### MATERIAL FOR THE TASK

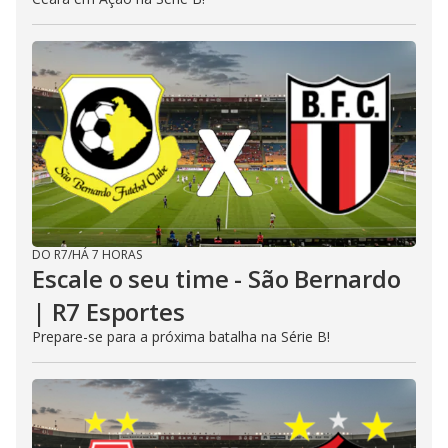
DO R7
/
HÁ 7 HORAS
Escale o seu time - São Bernardo
| R7 Esportes
Prepare-se para a próxima batalha na Série B!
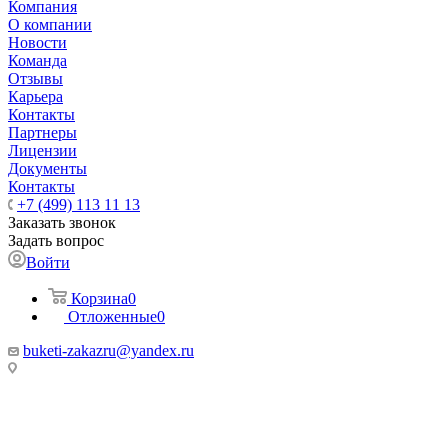
Компания
О компании
Новости
Команда
Отзывы
Карьера
Контакты
Партнеры
Лицензии
Документы
Контакты
+7 (499) 113 11 13
Заказать звонок
Задать вопрос
Войти
Корзина
0
Отложенные
0
buketi-zakazru@yandex.ru
ТЦ РИО 🚇 Крымская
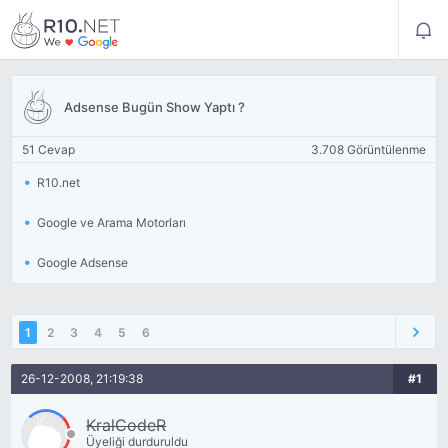
Adsense Bugün Show Yaptı ?
51 Cevap
3.708 Görüntülenme
R10.net
Google ve Arama Motorları
Google Adsense
1
2
3
4
5
6
26-12-2008, 21:19:38
#1
KralCodeR
Üyeliği durduruldu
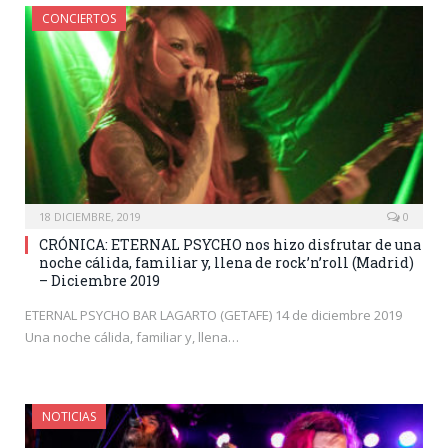
CONCIERTOS
18 DICIEMBRE, 2019
0
CRÓNICA: ETERNAL PSYCHO nos hizo disfrutar de una
noche cálida, familiar y, llena de rock’n’roll (Madrid)
– Diciembre 2019
ETERNAL PSYCHO BAR LAGARTO (GETAFE) 14 de diciembre 2019
Una noche cálida, familiar y, llena…
NOTICIAS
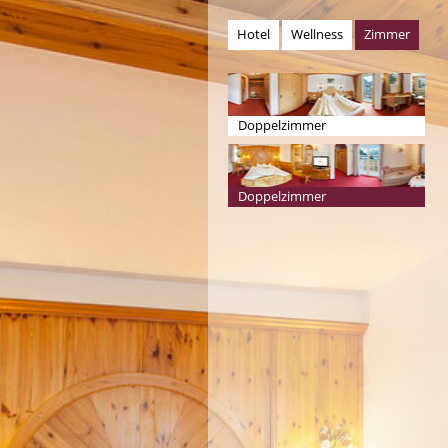
Hotel
Wellness
Zimmer
Doppelzimmer
Doppelzimmer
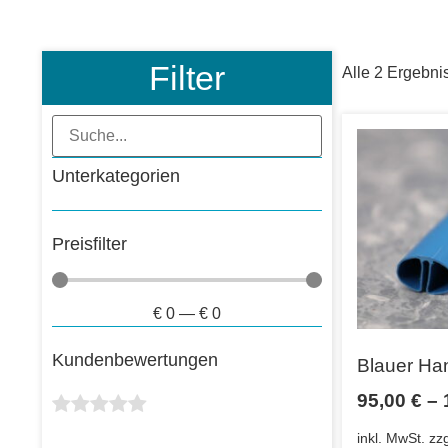
Filter
Alle 2 Ergebni
Unterkategorien
Preisfilter
€
0
—
€
0
Kundenbewertungen
Blauer Ha
95,00
€
–
inkl. MwSt.
zz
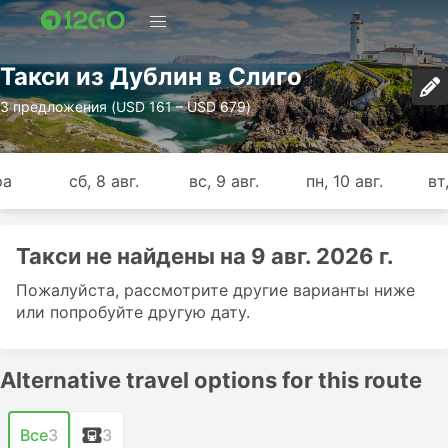
Такси из Дублин в Слиго
3 предложения (USD 161 – USD 679)
ра
сб, 8 авг.
вс, 9 авг.
пн, 10 авг.
вт,
Такси не найдены на 9 авг. 2026 г.
Пожалуйста, рассмотрите другие варианты ниже
или попробуйте другую дату.
Alternative travel options for this route
Все
3
3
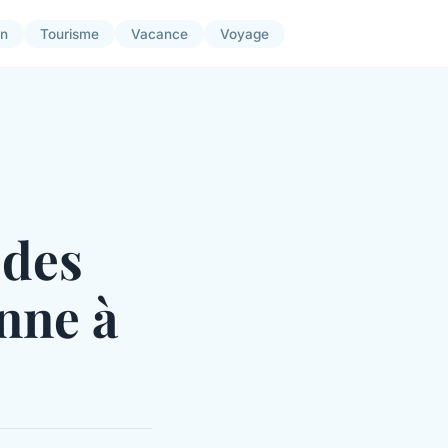
on
Tourisme
Vacance
Voyage
 des
enne à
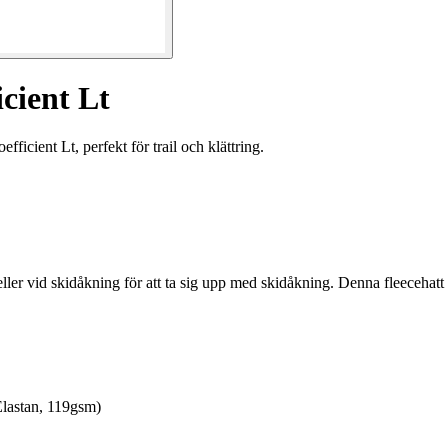
cient Lt
cient Lt, perfekt för trail och klättring.
, eller vid skidåkning för att ta sig upp med skidåkning. Denna fleecehatt
Elastan, 119gsm)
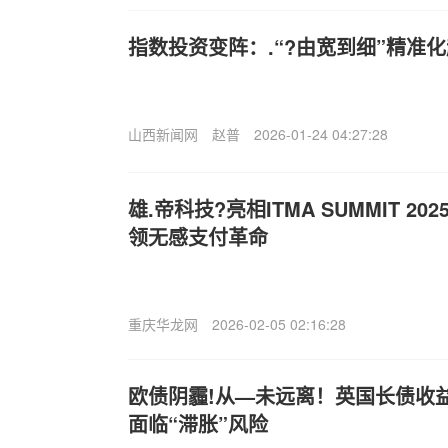
指数投资变阵：.“?由宽到细”精准
山西新闻网
赵普
2026-01-24 04:27:28
雄.帝科技?亮相ITMA SUMMIT 20
领无感支付革命
重庆华龙网
2026-02-05 02:16:28
欧债阴霾!从—未远离！英国长债收益
面临“滞胀”风险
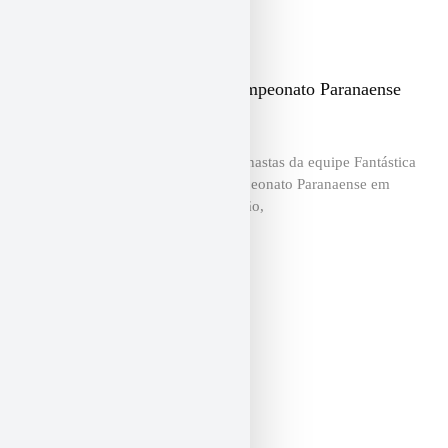
Equipe Fantástica brilha no Campeonato Paranaense
Juvenil e Adulto níveis 2 e 3
Entre os dias 18 e 21 de junho, as ginastas da equipe Fantástica
representaram a associação no Campeonato Paranaense em
Guarapuava. Com técnica e dedicação,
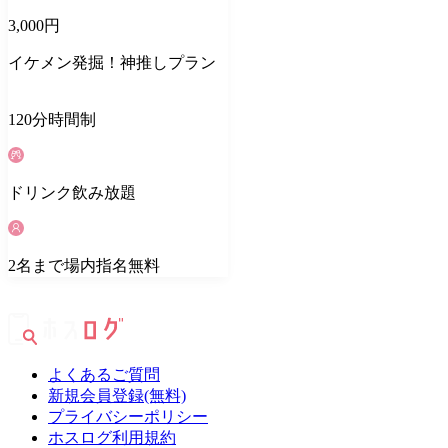
3,000
円
イケメン発掘！神推しプラン
120
分
時間制
ドリンク
飲み放題
2
名
まで場内指名無料
よくあるご質問
新規会員登録(無料)
プライバシーポリシー
ホスログ利用規約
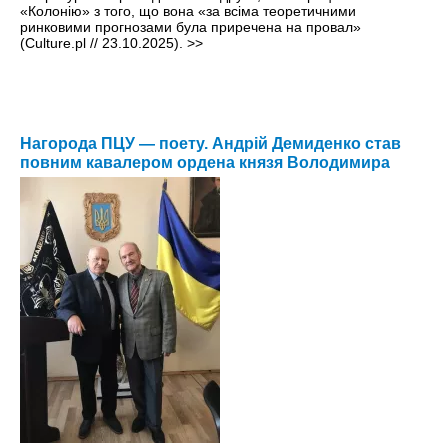
«Колонію» з того, що вона «за всіма теоретичними
ринковими прогнозами була приречена на провал»
(Culture.pl // 23.10.2025).
>>
Нагорода ПЦУ — поету. Андрій Демиденко став
повним кавалером ордена князя Володимира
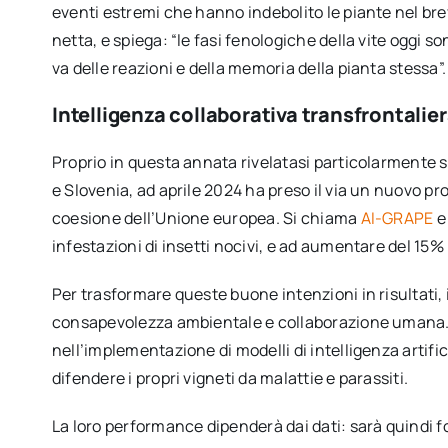
eventi estremi che hanno indebolito le piante nel bre
netta, e spiega: “le fasi fenologiche della vite oggi 
va delle reazioni e della memoria della pianta stessa”.
Intelligenza collaborativa transfrontalie
Proprio in questa annata rivelatasi particolarmente st
e Slovenia, ad aprile 2024 ha preso il via un nuovo pr
coesione dell’Unione europea. Si chiama
AI-GRAPE
e 
infestazioni di insetti nocivi, e ad aumentare del 15% 
Per trasformare queste buone intenzioni in risultati
consapevolezza ambientale e collaborazione umana. 
nell’implementazione di modelli di intelligenza artificia
difendere i propri vigneti da malattie e parassiti.
La loro performance dipenderà dai dati: sarà quindi fo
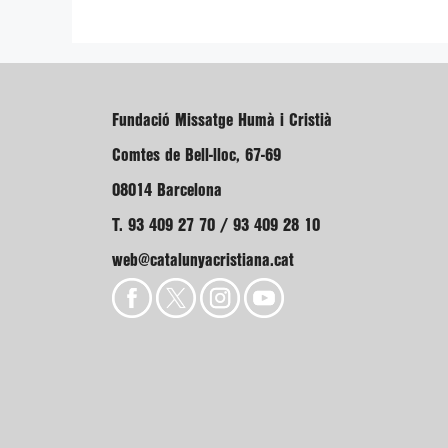
Fundació Missatge Humà i Cristià
Comtes de Bell-lloc, 67-69
08014 Barcelona
T. 93 409 27 70 / 93 409 28 10
web@catalunyacristiana.cat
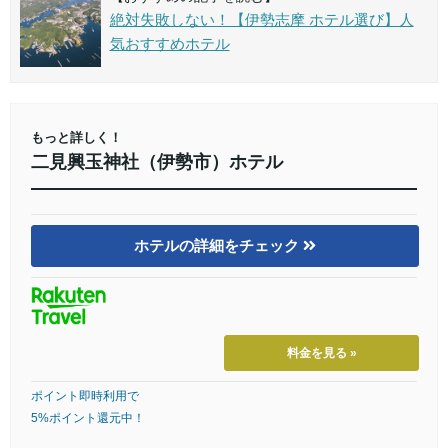
絶対失敗しない！【伊勢志摩 ホテル選び】人
気おすすめホテル
もっと詳しく！
二見興玉神社（伊勢市）ホテル
ホテルの詳細をチェック
料金を見る »
ポイント即時利用で
5%ポイント還元中！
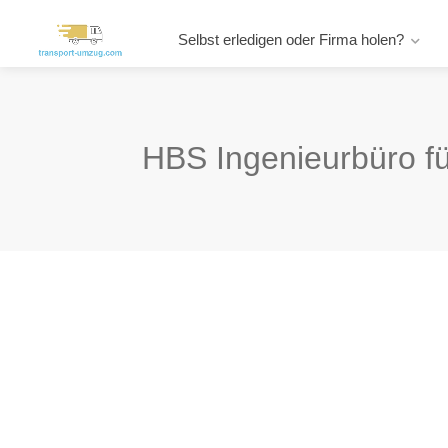
Selbst erledigen oder Firma holen?
HBS Ingenieurbüro f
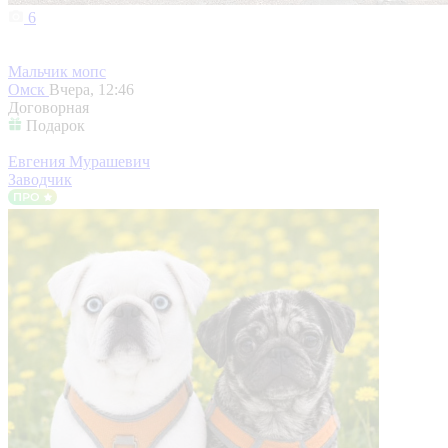
6
Мальчик мопс
Омск
Вчера, 12:46
Договорная
Подарок
Евгения Мурашевич
Заводчик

### WHAT IS NEEDED
Copy out each line in the listing that has the word "noche".

### PROBLEM SOLUTION
noche cálida, familiar y, llena de rock’n’roll (Madrid)
Una noche cálida, familiar y, llena…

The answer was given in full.